= Task item =
The expected output is the full set of entries, printed exactly, without pictures.

= Source material =
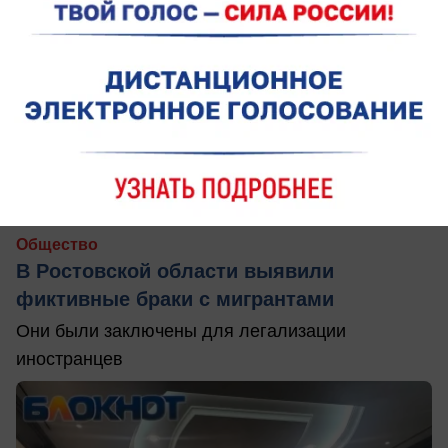
сегодня в 07:00
1
Общество
В Ростовской области выявили
фиктивные браки с мигрантами
Они были заключены для легализации
иностранцев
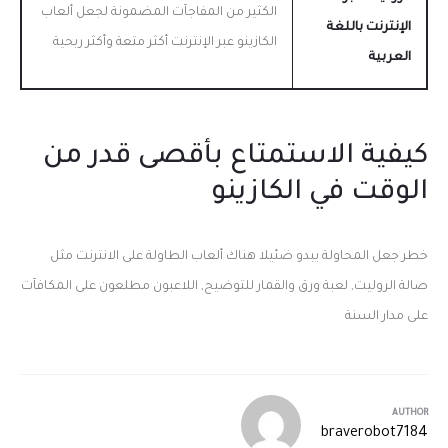
الكثير من المفاجآت المضمونة لجعل ألعاب
الإنترنت باللغة
الكازينو عبر الإنترنت أكثر متعة وأكثر ربحية
العربية
كيفية الاستمتاع بأقصى قدر من
الوقت في الكازينو
خطر جعل المحاولة يبدو ضئيلا هناك ألعاب الطاولة على الانترنت مثل
صالة الروليت, لعبة ورق والقمار للتوضيح, اللاعبون مطلعون على المكافآت
على مدار السنة
AUTHOR
braverobot7184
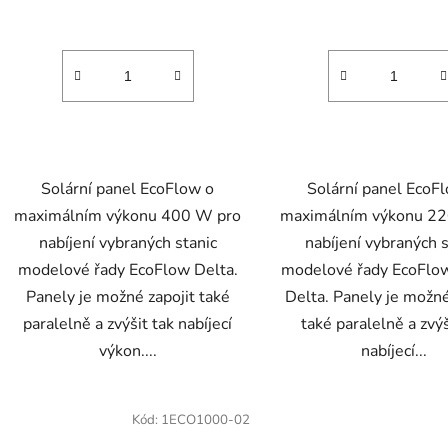
Solární panel EcoFlow o
Solární panel EcoF
maximálním výkonu 400 W pro
maximálním výkonu 2
nabíjení vybraných stanic
nabíjení vybraných s
modelové řady EcoFlow Delta.
modelové řady EcoFlow
Panely je možné zapojit také
Delta. Panely je možné
paralelně a zvýšit tak nabíjecí
také paralelně a zvýš
výkon....
nabíjecí...
Kód:
1ECO1000-02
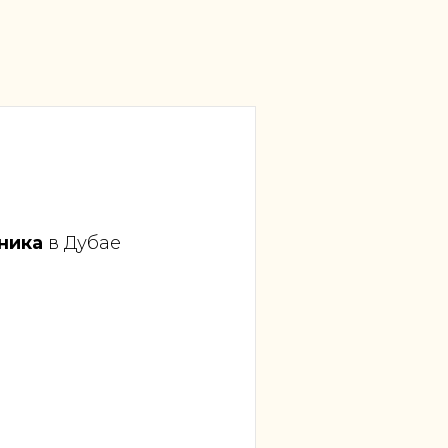
ника
в Дубае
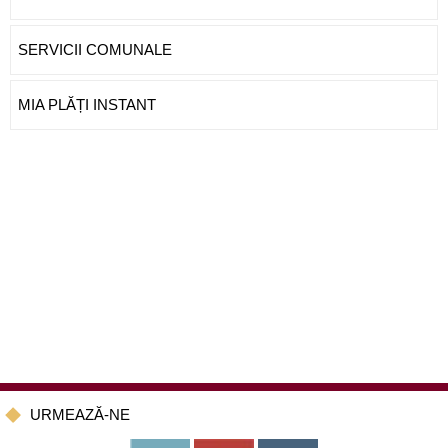
SERVICII COMUNALE
MIA PLĂȚI INSTANT
URMEAZĂ-NE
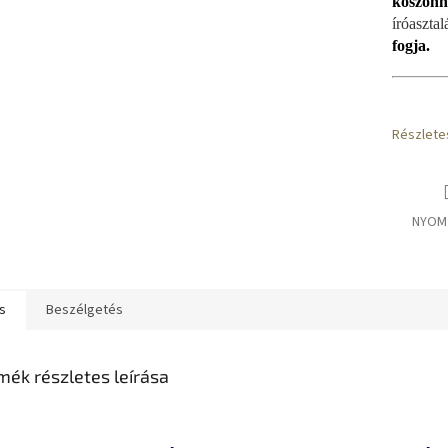
köszönhe
íróaszta
fogja.
Részlete
NYOM
s
Beszélgetés
mék részletes leírása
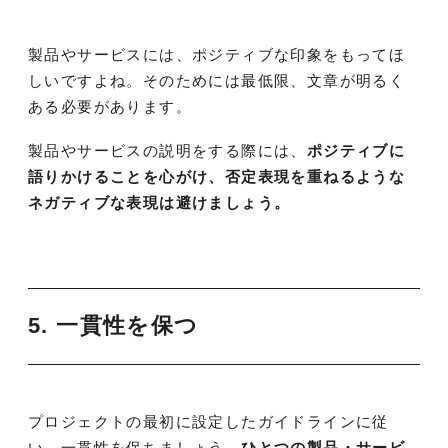
製品やサービスには、ポジティブな印象をもってほ
しいですよね。そのためには最低限、文章が明るく
ある必要があります。
製品やサービスの説明をする際には、
ポジティブに
語りかけることを心がけ、否定表現を重ねるような
ネガティブな表現は避けましょう。
5. 一貫性を保つ
プロジェクトの最初に設定したガイドラインに従
い、一貫性を保ちましょう。
ひとつの製品・サービ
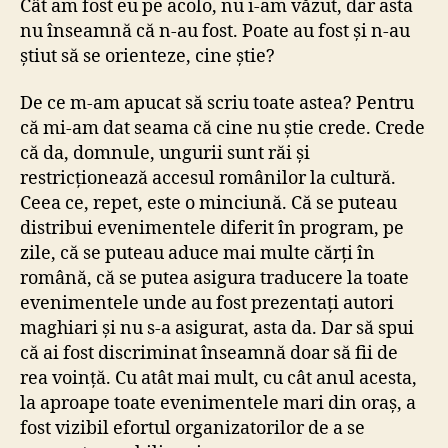
Cât am fost eu pe acolo, nu i-am văzut, dar asta
nu înseamnă că n-au fost. Poate au fost și n-au
știut să se orienteze, cine știe?
De ce m-am apucat să scriu toate astea? Pentru
că mi-am dat seama că cine nu știe crede. Crede
că da, domnule, ungurii sunt răi și
restricționează accesul românilor la cultură.
Ceea ce, repet, este o minciună. Că se puteau
distribui evenimentele diferit în program, pe
zile, că se puteau aduce mai multe cărți în
română, că se putea asigura traducere la toate
evenimentele unde au fost prezentați autori
maghiari și nu s-a asigurat, asta da. Dar să spui
că ai fost discriminat înseamnă doar să fii de
rea voință. Cu atât mai mult, cu cât anul acesta,
la aproape toate evenimentele mari din oraș, a
fost vizibil efortul organizatorilor de a se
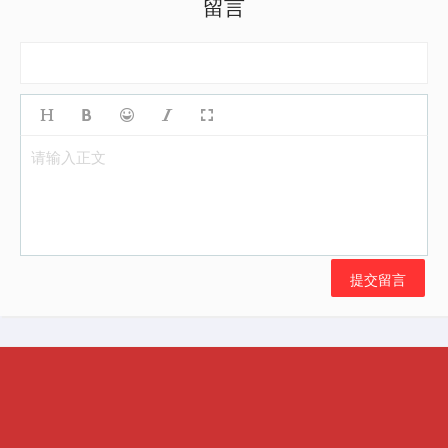
留言
请输入正文
提交留言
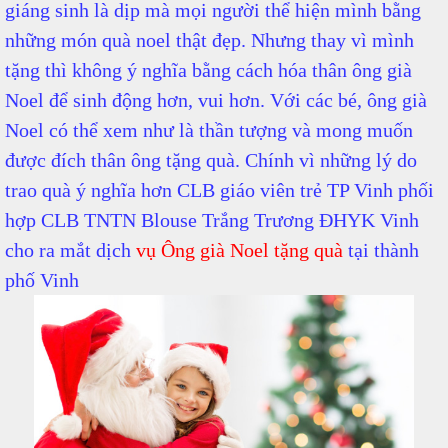
giáng sinh là dịp mà mọi người thể hiện mình bằng
những món quà noel thật đẹp. Nhưng thay vì mình
tặng thì không ý nghĩa bằng cách hóa thân ông già
Noel để sinh động hơn, vui hơn. Với các bé, ông già
Noel có thể xem như là thần tượng và mong muốn
được đích thân ông tặng quà. Chính vì những lý do
trao quà ý nghĩa hơn CLB giáo viên trẻ TP Vinh phối
hợp CLB TNTN Blouse Trắng Trương ĐHYK Vinh
cho ra mắt dịch
vụ Ông già Noel tặng quà
tại thành
phố Vinh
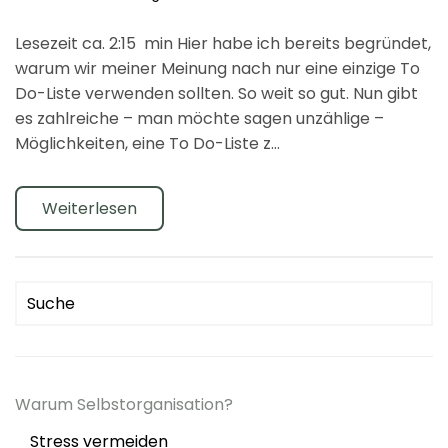
Lesezeit ca. 2:15 min Hier habe ich bereits begründet,
warum wir meiner Meinung nach nur eine einzige To
Do-Liste verwenden sollten. So weit so gut. Nun gibt
es zahlreiche – man möchte sagen unzählige –
Möglichkeiten, eine To Do-Liste z…
Weiterlesen
Warum Selbstorganisation?
Stress vermeiden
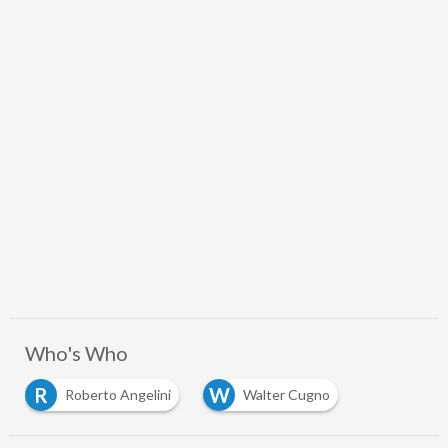
Who's Who
R
W
Roberto Angelini
Walter Cugno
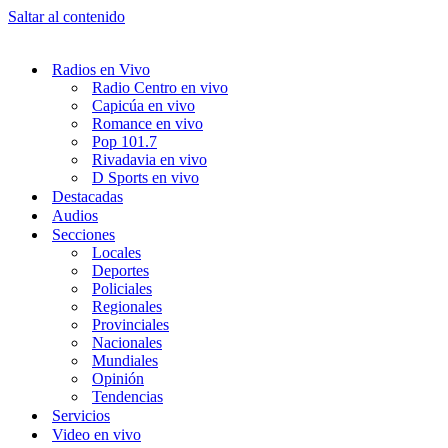
Saltar al contenido
Radios en Vivo
Radio Centro en vivo
Capicúa en vivo
Romance en vivo
Pop 101.7
Rivadavia en vivo
D Sports en vivo
Destacadas
Audios
Secciones
Locales
Deportes
Policiales
Regionales
Provinciales
Nacionales
Mundiales
Opinión
Tendencias
Servicios
Video en vivo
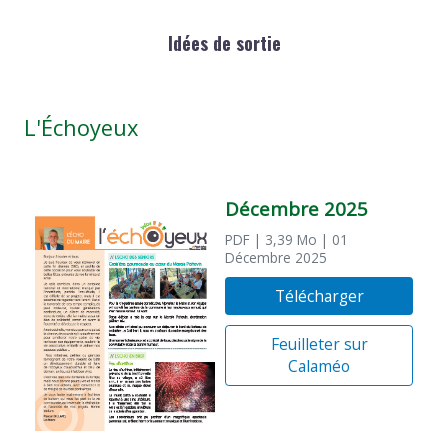
Idées de sortie
L'Échoyeux
Décembre 2025
PDF
| 3,39 Mo
| 01
Décembre 2025
Télécharger
Feuilleter sur
Calaméo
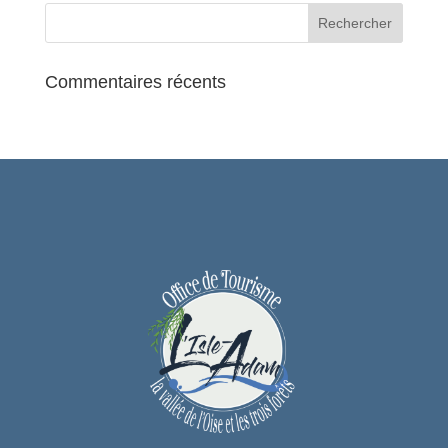
Commentaires récents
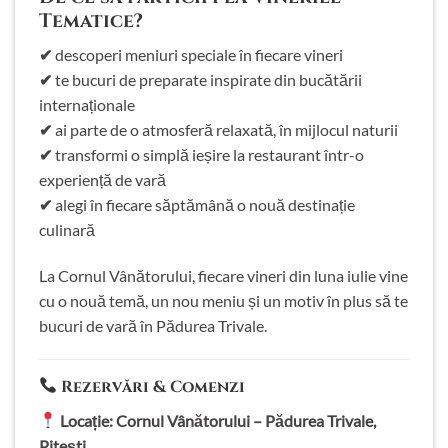
Tematice?
✔
descoperi meniuri speciale în fiecare vineri
✔
te bucuri de preparate inspirate din bucătării
internaționale
✔
ai parte de o atmosferă relaxată, în mijlocul naturii
✔
transformi o simplă ieșire la restaurant într-o
experiență de vară
✔
alegi în fiecare săptămână o nouă destinație
culinară
La Cornul Vânătorului, fiecare vineri din luna iulie vine
cu o nouă temă, un nou meniu și un motiv în plus să te
bucuri de vară în Pădurea Trivale.
Rezervări & Comenzi
Locație: Cornul Vânătorului – Pădurea Trivale,
Pitești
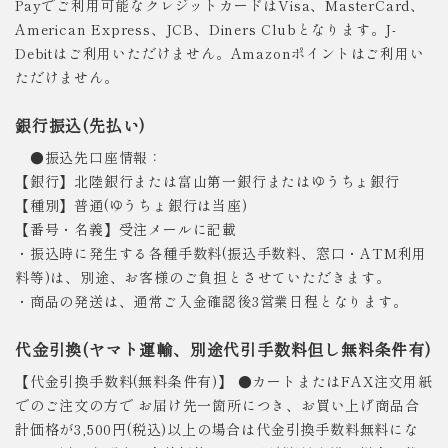
Payでご利用可能なクレジットカードはVisa、MasterCard、
American Express、JCB、Diners Clubとなります。J-
Debitはご利用いただけません。Amazonポイントはご利用い
ただけません。
銀行振込(先払い)
●振込先口座情報：
【銀行】北陸銀行または富山第一銀行またはゆうちょ銀行
【種別】普通(ゆうちょ銀行は当座)
【番号・名義】受注メールに記載
・振込時に発生する各種手数料(振込手数料、窓口・ATM利用
料等)は、別途、お客様のご負担とさせていただきます。
・商品の発送は、通常ご入金確認後3営業日程となります。
代金引換(ヤマト運輸、別途代引手数料但し無料条件有)
【代金引換手数料(無料条件有)】 ●カートまたはFAX注文用紙
でのご注文の方で お届け先一箇所につき、お買い上げ商品合
計価格が3,500円(税込)以上の場合は代金引換手数料無料にな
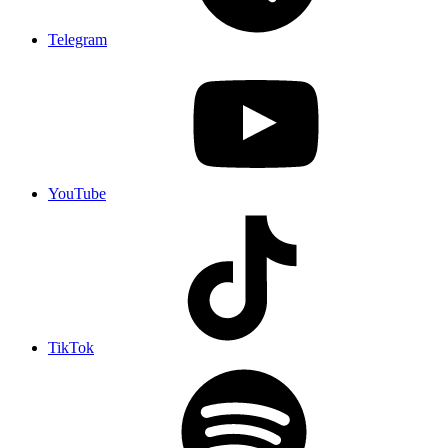
Telegram
YouTube
TikTok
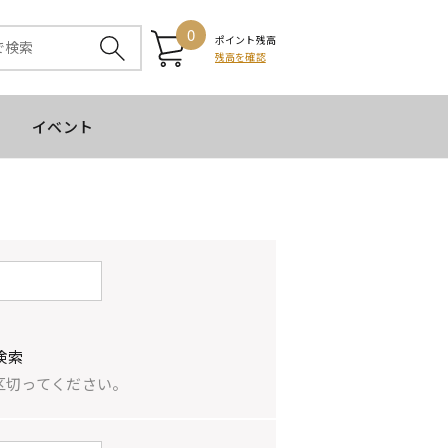
0
ポイント残高
残高を確認
イベント
検索
区切ってください。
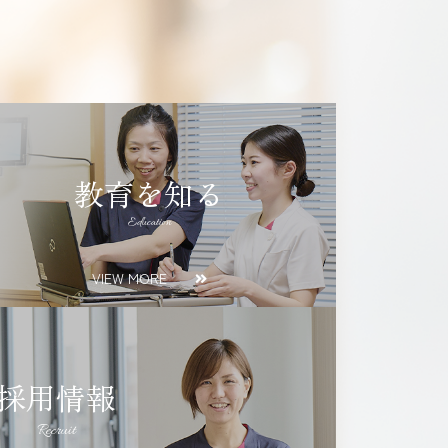
教育を知る
Education
VIEW MORE
採用情報
Recruit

= Exercise result =
сегодня в 07:00
1
Общество
В Ростовской области выявили
фиктивные браки с мигрантами
Они были заключены для легализации
иностранцев
الكثير من المفاجآت المضمونة لجعل ألعاب
الإنترنت باللغة
الكازينو عبر الإنترنت أكثر متعة وأكثر ربحية
العربية
كيفية الاستمتاع بأقصى قدر من
الوقت في الكازينو
خطر جعل المحاولة يبدو ضئيلا هناك ألعاب الطاولة على الانترنت مثل
صالة الروليت, لعبة ورق والقمار للتوضيح, اللاعبون مطلعون على المكافآت
على مدار السنة
AUTHOR
braverobot7184
Solární panel EcoFlow o
Solární panel EcoF
maximálním výkonu 400 W pro
maximálním výkonu 2
nabíjení vybraných stanic
nabíjení vybraných s
modelové řady EcoFlow Delta.
modelové řady EcoFlow
Panely je možné zapojit také
Delta. Panely je možné
paralelně a zvýšit tak nabíjecí
také paralelně a zvýš
výkon....
nabíjecí...
Kód:
1ECO1000-02
ника
в Дубае
SERVICII COMUNALE
MIA PLĂȚI INSTANT
URMEAZĂ-NE
köszönhe
íróaszta
fogja.
Részlete
NYOM
s
Beszélgetés
mék részletes leírása
製品やサービスには、ポジティブな印象をもってほ
しいですよね。そのためには最低限、文章が明るく
ある必要があります。
製品やサービスの説明をする際には、
ポジティブに
語りかけることを心がけ、否定表現を重ねるような
ネガティブな表現は避けましょう。
5. 一貫性を保つ
プロジェクトの最初に設定したガイドラインに従
い、一貫性を保ちましょう。
ひとつの製品・サービ
Cât am fost eu pe acolo, nu i-am văzut, dar asta
nu înseamnă că n-au fost. Poate au fost și n-au
știut să se orienteze, cine știe?
De ce m-am apucat să scriu toate astea? Pentru
că mi-am dat seama că cine nu știe crede. Crede
că da, domnule, ungurii sunt răi și
restricționează accesul românilor la cultură.
Ceea ce, repet, este o minciună. Că se puteau
distribui evenimentele diferit în program, pe
zile, că se puteau aduce mai multe cărți în
română, că se putea asigura traducere la toate
evenimentele unde au fost prezentați autori
maghiari și nu s-a asigurat, asta da. Dar să spui
că ai fost discriminat înseamnă doar să fii de
rea voință. Cu atât mai mult, cu cât anul acesta,
la aproape toate evenimentele mari din oraș, a
fost vizibil efortul organizatorilor de a se
留言
请输入正文
提交留言
giáng sinh là dịp mà mọi người thể hiện mình bằng
những món quà noel thật đẹp. Nhưng thay vì mình
tặng thì không ý nghĩa bằng cách hóa thân ông già
Noel để sinh động hơn, vui hơn. Với các bé, ông già
Noel có thể xem như là thần tượng và mong muốn
được đích thân ông tặng quà. Chính vì những lý do
trao quà ý nghĩa hơn CLB giáo viên trẻ TP Vinh phối
hợp CLB TNTN Blouse Trắng Trương ĐHYK Vinh
cho ra mắt dịch
vụ Ông già Noel tặng quà
tại thành
phố Vinh
Lesezeit ca. 2:15 min Hier habe ich bereits begründet,
warum wir meiner Meinung nach nur eine einzige To
Do-Liste verwenden sollten. So weit so gut. Nun gibt
es zahlreiche – man möchte sagen unzählige –
Möglichkeiten, eine To Do-Liste z…
Weiterlesen
Warum Selbstorganisation?
Stress vermeiden
Who's Who
R
W
Roberto Angelini
Walter Cugno
Saltar al contenido
Radios en Vivo
Radio Centro en vivo
Capicúa en vivo
Romance en vivo
Pop 101.7
Rivadavia en vivo
D Sports en vivo
Destacadas
Audios
Secciones
Locales
Deportes
Policiales
Regionales
Provinciales
Nacionales
Mundiales
Opinión
Tendencias
Servicios
Video en vivo
Idées de sortie
L'Échoyeux
Décembre 2025
PDF
| 3,39 Mo
| 01
Décembre 2025
Télécharger
Feuilleter sur
Calaméo
Commentaires récents
Tematice?
✔
descoperi meniuri speciale în fiecare vineri
✔
te bucuri de preparate inspirate din bucătării
internaționale
✔
ai parte de o atmosferă relaxată, în mijlocul naturii
✔
transformi o simplă ieșire la restaurant într-o
experiență de vară
✔
alegi în fiecare săptămână o nouă destinație
culinară
La Cornul Vânătorului, fiecare vineri din luna iulie vine
cu o nouă temă, un nou meniu și un motiv în plus să te
bucuri de vară în Pădurea Trivale.
Rezervări & Comenzi
Locație: Cornul Vânătorului – Pădurea Trivale,
Pitești
Payでご利用可能なクレジットカードはVisa、MasterCard、
American Express、JCB、Diners Clubとなります。J-
Debitはご利用いただけません。Amazonポイントはご利用い
ただけません。
銀行振込(先払い)
●振込先口座情報：
【銀行】北陸銀行または富山第一銀行またはゆうちょ銀行
【種別】普通(ゆうちょ銀行は当座)
【番号・名義】受注メールに記載
・振込時に発生する各種手数料(振込手数料、窓口・ATM利用
料等)は、別途、お客様のご負担とさせていただきます。
・商品の発送は、通常ご入金確認後3営業日程となります。
代金引換(ヤマト運輸、別途代引手数料但し無料条件有)
【代金引換手数料(無料条件有)】 ●カートまたはFAX注文用紙
でのご注文の方で お届け先一箇所につき、お買い上げ商品合
計価格が3,500円(税込)以上の場合は代金引換手数料無料にな
Telegram
YouTube
TikTok
0
ポイント残高
残高を確認
イベント
検索
区切ってください。
教育を知る
Education
VIEW MORE
採用情報
Recruit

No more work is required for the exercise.